§ HOW TO COMPLETE THIS TASK
If a line in the entries below includes the string "your", copy it out.

§ SUPPLIED ENTRIES

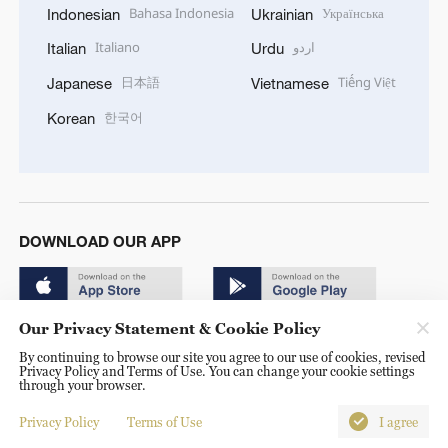
Bahasa Indonesia
Українська
Indonesian
Ukrainian
Italiano
اردو
Italian
Urdu
日本語
Tiếng Việt
Japanese
Vietnamese
한국어
Korean
DOWNLOAD OUR APP
Our Privacy Statement & Cookie Policy
By continuing to browse our site you agree to our use of cookies, revised
Privacy Policy and Terms of Use. You can change your cookie settings
through your browser.
© China Radio International.CRI. All Rights Reserved. 16A
Shijingshan Road, Beijing, China. 100040
Privacy Policy
Terms of Use
I agree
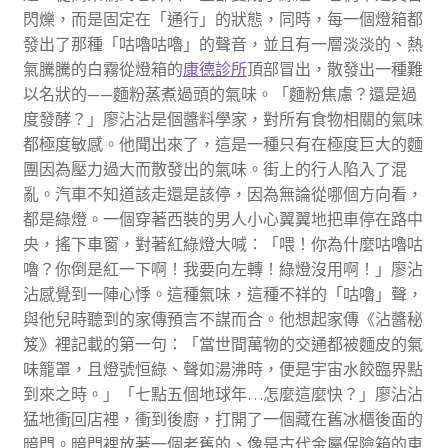
閃爍，而是固定在「通行」的狀態，同時，每一個燈箱都
發出了那種「咕嚕咕嚕」的聲音，並且有一層淡淡的、熱
氣騰騰的白霧從燈箱的
康德診所
頂部冒出，散發出一種難
以名狀的——麵粉蒸煮過頭的氣味。「麵粉焦慮？還是過
度發酵？」廖沾沾是個醬料學家，對所有食物相關的氣味
都極度敏感。他聞出來了，這是一種只有在極度巨大的麵
團因為壓力過大而散發出的氣味。街上的行人陷入了混
亂。汽車不知道該走還是該停，因為無論從哪個方向看，
都是綠燈。一個穿著西裝的男人小心翼翼地把車停在路中
央，搖下車窗，對著紅綠燈大喊：「喂！你為什麼咕嚕咕
嚕？你倒是紅一下啊！我要向左轉！綠燈沒用啊！」廖沾
沾感覺到一陣心悸。這種氣味，這種不祥的「咕嚕」聲，
與他兒時聽到的家傳預言不謀而合。他想起家傳《沾醬秘
笈》裡記載的第一句：「當世間萬物的交通都被麵皮的氣
味籠罩，且燈號恒綠、聲如湯沸時，便是宇宙水餃臨界點
到來之時。」「七點五個地球年…怎麼這麼快？」廖沾沾
猛地衝回店裡，衝到後廚，打開了一個藏在舊冰櫃後面的
暗門。暗門裡放著一個老舊的、像是古代金屬保險箱的東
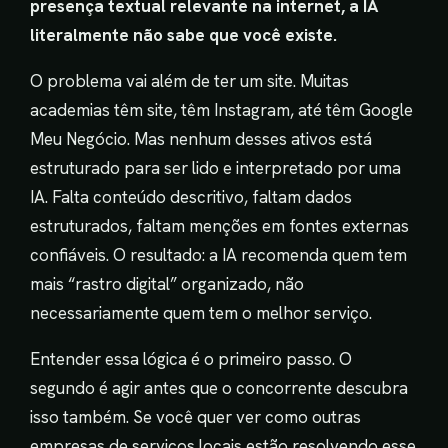
presença textual relevante na internet, a IA
literalmente não sabe que você existe.
O problema vai além de ter um site. Muitas
academias têm site, têm Instagram, até têm Google
Meu Negócio. Mas nenhum desses ativos está
estruturado para ser lido e interpretado por uma
IA. Falta conteúdo descritivo, faltam dados
estruturados, faltam menções em fontes externas
confiáveis. O resultado: a IA recomenda quem tem
mais “rastro digital” organizado, não
necessariamente quem tem o melhor serviço.
Entender essa lógica é o primeiro passo. O
segundo é agir antes que o concorrente descubra
isso também. Se você quer ver como outras
empresas de serviços locais estão resolvendo esse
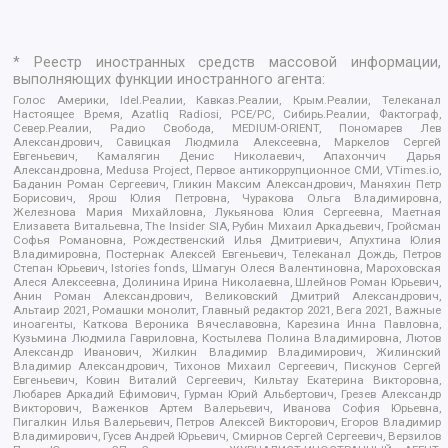
* Реестр иностранных средств массовой информации,
выполняющих функции иностранного агента:
Голос Америки, Idel.Реалии, Кавказ.Реалии, Крым.Реалии, Телеканал
Настоящее Время, Azatliq Radiosi, PCE/PC, Сибирь.Реалии, Фактограф,
Север.Реалии, Радио Свобода, MEDIUM-ORIENT, Пономарев Лев
Александрович, Савицкая Людмила Алексеевна, Маркелов Сергей
Евгеньевич, Камалягин Денис Николаевич, Апахончич Дарья
Александровна, Medusa Project, Первое антикоррупционное СМИ, VTimes.io,
Баданин Роман Сергеевич, Гликин Максим Александрович, Маняхин Петр
Борисович, Ярош Юлия Петровна, Чуракова Ольга Владимировна,
Железнова Мария Михайловна, Лукьянова Юлия Сергеевна, Маетная
Елизавета Витальевна, The Insider SIA, Рубин Михаил Аркадьевич, Гройсман
Софья Романовна, Рождественский Илья Дмитриевич, Апухтина Юлия
Владимировна, Постернак Алексей Евгеньевич, Телеканал Дождь, Петров
Степан Юрьевич, Istories fonds, Шмагун Олеся Валентиновна, Мароховская
Алеся Алексеевна, Долинина Ирина Николаевна, Шлейнов Роман Юрьевич,
Анин Роман Александрович, Великовский Дмитрий Александрович,
Альтаир 2021, Ромашки монолит, Главный редактор 2021, Вега 2021, Важные
иноагенты, Каткова Вероника Вячеславовна, Карезина Инна Павловна,
Кузьмина Людмила Гавриловна, Костылева Полина Владимировна, Лютов
Александр Иванович, Жилкин Владимир Владимирович, Жилинский
Владимир Александрович, Тихонов Михаил Сергеевич, Пискунов Сергей
Евгеньевич, Ковин Виталий Сергеевич, Кильтау Екатерина Викторовна,
Любарев Аркадий Ефимович, Гурман Юрий Альбертович, Грезев Александр
Викторович, Важенков Артем Валерьевич, Иванова София Юрьевна,
Пигалкин Илья Валерьевич, Петров Алексей Викторович, Егоров Владимир
Владимирович, Гусев Андрей Юрьевич, Смирнов Сергей Сергеевич, Верзилов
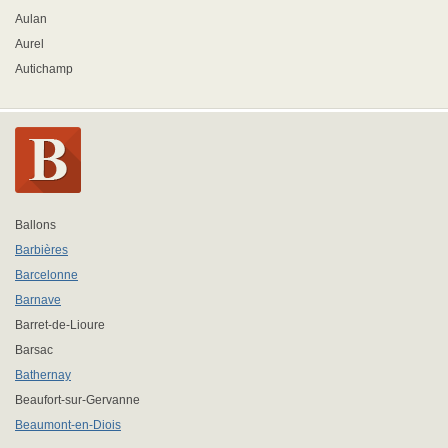
Aulan
Aurel
Autichamp
Ballons
Barbières
Barcelonne
Barnave
Barret-de-Lioure
Barsac
Bathernay
Beaufort-sur-Gervanne
Beaumont-en-Diois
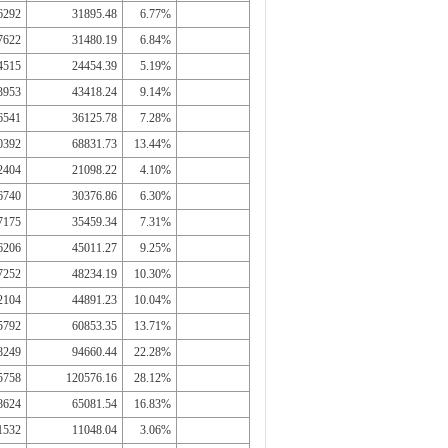
6292
31895.48
6.77%
7622
31480.19
6.84%
4515
24454.39
5.19%
3953
43418.24
9.14%
6541
36125.78
7.28%
0392
68831.73
13.44%
2404
21098.22
4.10%
6740
30376.86
6.30%
7175
35459.34
7.31%
6206
45011.27
9.25%
7252
48234.19
10.30%
2104
44891.23
10.04%
5792
60853.35
13.71%
8249
94660.44
22.28%
5758
120576.16
28.12%
8624
65081.54
16.83%
1532
11048.04
3.06%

§ ANSWER SECTION
Privacy Policy and Terms of Use. You can change your cookie settings
through your browser.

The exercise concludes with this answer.